───── Material shown ─────

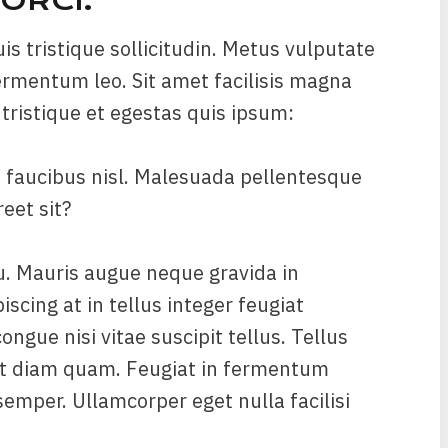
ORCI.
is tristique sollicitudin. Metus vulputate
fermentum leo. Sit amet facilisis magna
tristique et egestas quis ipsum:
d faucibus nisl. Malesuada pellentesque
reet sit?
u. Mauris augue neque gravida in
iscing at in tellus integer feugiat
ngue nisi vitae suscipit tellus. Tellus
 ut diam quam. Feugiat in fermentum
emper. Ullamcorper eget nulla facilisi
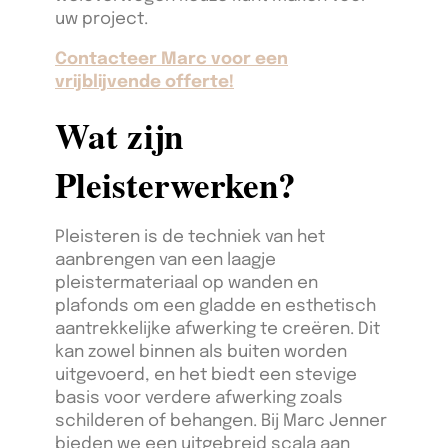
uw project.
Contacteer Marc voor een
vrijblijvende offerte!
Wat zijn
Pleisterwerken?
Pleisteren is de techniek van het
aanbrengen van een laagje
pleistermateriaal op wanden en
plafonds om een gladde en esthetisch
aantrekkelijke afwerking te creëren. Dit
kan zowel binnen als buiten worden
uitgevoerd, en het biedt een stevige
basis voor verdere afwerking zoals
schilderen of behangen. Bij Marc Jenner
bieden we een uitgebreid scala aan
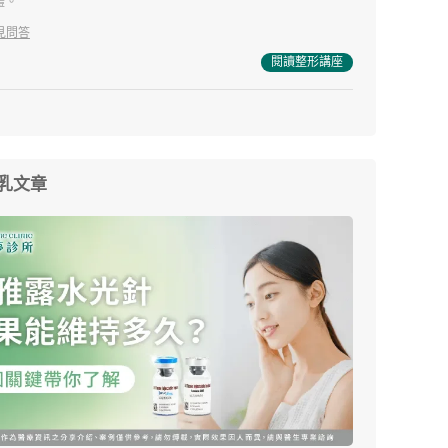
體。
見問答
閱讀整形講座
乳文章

─────
───── Material shown ─────

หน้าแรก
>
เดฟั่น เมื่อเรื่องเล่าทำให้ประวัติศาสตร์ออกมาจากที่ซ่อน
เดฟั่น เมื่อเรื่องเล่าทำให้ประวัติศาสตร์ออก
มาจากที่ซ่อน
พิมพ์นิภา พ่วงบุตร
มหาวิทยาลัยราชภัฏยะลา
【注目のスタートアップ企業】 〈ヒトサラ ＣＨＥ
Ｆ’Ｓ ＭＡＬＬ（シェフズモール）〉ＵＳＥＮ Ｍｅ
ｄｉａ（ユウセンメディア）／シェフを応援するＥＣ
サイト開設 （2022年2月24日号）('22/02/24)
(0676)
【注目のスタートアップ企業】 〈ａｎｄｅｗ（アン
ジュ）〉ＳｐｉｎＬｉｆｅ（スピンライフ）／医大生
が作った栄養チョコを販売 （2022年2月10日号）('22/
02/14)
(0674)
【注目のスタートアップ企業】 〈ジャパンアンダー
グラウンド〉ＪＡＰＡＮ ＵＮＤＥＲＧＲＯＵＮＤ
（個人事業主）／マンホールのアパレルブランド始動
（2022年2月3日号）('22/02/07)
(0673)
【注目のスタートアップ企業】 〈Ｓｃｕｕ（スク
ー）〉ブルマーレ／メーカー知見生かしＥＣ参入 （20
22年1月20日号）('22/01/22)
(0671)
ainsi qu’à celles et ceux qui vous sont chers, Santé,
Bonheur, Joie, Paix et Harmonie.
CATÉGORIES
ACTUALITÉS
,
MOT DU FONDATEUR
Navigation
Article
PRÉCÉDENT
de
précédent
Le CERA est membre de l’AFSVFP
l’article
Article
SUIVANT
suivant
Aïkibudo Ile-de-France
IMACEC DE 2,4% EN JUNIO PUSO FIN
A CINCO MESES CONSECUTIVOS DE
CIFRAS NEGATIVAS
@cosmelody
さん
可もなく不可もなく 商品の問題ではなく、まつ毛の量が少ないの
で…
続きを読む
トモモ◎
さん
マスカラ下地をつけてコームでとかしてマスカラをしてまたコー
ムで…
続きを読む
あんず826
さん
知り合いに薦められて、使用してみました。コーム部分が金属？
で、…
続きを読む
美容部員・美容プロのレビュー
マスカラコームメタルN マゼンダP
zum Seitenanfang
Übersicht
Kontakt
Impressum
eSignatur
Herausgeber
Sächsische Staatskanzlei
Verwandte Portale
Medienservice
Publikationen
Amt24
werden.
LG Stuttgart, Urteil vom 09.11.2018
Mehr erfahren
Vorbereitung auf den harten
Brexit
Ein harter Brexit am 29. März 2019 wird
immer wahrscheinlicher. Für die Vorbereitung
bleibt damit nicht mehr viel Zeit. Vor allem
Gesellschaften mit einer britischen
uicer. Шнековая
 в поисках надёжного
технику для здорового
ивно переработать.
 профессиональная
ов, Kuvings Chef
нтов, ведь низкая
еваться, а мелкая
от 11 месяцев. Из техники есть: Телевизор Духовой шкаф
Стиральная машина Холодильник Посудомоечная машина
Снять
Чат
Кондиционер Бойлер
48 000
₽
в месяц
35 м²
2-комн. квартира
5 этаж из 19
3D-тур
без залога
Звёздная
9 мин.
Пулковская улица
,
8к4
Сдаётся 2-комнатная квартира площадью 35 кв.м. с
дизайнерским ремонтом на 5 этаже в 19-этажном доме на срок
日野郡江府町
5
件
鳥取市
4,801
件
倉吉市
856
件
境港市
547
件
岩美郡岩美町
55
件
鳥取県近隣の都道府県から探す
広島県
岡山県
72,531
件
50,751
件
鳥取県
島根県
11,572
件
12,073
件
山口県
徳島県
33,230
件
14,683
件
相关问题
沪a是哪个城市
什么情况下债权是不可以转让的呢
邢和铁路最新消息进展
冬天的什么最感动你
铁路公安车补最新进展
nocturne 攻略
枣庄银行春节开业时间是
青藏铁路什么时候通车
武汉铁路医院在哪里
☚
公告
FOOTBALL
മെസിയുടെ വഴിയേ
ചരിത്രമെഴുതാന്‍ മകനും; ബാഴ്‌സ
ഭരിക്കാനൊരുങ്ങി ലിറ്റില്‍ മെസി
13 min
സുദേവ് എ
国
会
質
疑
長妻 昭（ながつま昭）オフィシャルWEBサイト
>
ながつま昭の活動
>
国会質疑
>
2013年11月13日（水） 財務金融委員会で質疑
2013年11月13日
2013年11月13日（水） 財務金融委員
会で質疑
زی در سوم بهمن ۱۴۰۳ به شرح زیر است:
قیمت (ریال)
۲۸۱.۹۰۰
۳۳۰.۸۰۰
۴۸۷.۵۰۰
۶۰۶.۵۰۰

─────
───── Material shown ─────

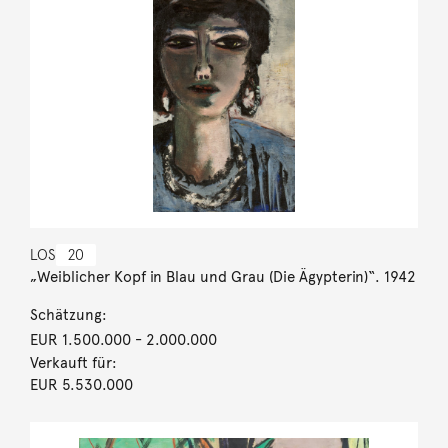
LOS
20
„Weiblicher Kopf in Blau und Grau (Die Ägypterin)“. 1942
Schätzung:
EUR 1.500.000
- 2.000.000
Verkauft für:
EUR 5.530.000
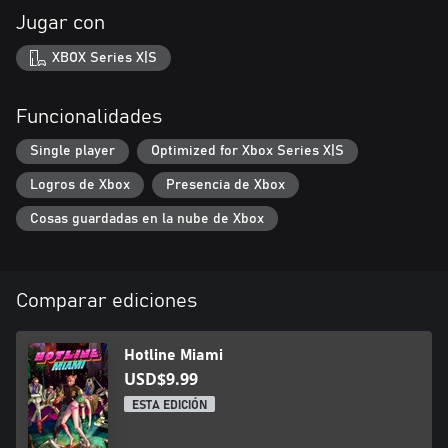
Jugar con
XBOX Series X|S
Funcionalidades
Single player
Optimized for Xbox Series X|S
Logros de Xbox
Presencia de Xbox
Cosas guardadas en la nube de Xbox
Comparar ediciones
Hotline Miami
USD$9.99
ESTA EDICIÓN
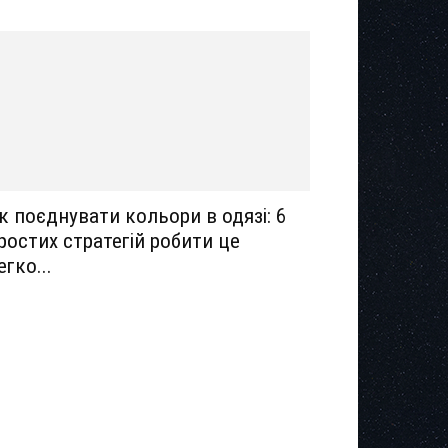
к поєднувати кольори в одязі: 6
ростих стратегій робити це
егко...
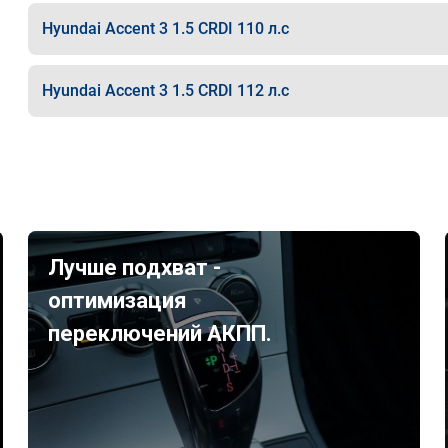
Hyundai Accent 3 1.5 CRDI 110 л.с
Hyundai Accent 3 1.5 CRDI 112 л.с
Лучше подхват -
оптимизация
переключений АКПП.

─────

Task to carry out: For the records above, state how many lines contain the word "Marc". Give only the number.

Answer for this exercise: 2